Task requirements:
Copy each line of the records below that mentions the word "email".

Record set:

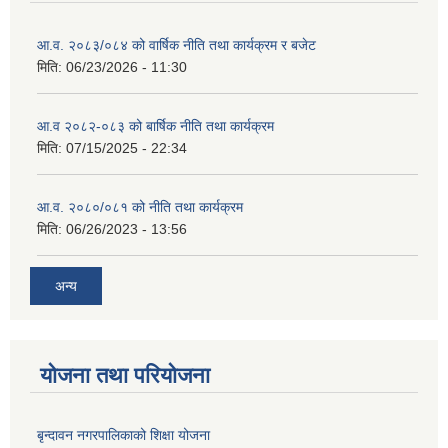
आ.व. २०८३/०८४ को वार्षिक नीति तथा कार्यक्रम र बजेट
मिति:
06/23/2026 - 11:30
आ.व २०८२-०८३ को बार्षिक नीति तथा कार्यक्रम
मिति:
07/15/2025 - 22:34
आ.व. २०८०/०८१ को नीति तथा कार्यक्रम
मिति:
06/26/2023 - 13:56
अन्य
योजना तथा परियोजना
बृन्दावन नगरपालिकाको शिक्षा योजना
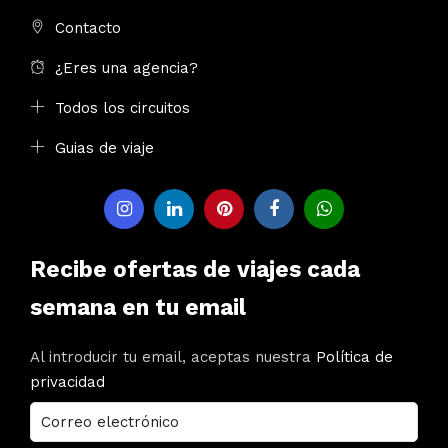
Contacto
¿Eres una agencia?
Todos los circuitos
Guias de viaje
Recibe ofertas de viajes cada
semana en tu email
Al introducir tu email, aceptas nuestra
Política de
privacidad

Answer for this exercise:
semana en tu email
Al introducir tu email, aceptas nuestra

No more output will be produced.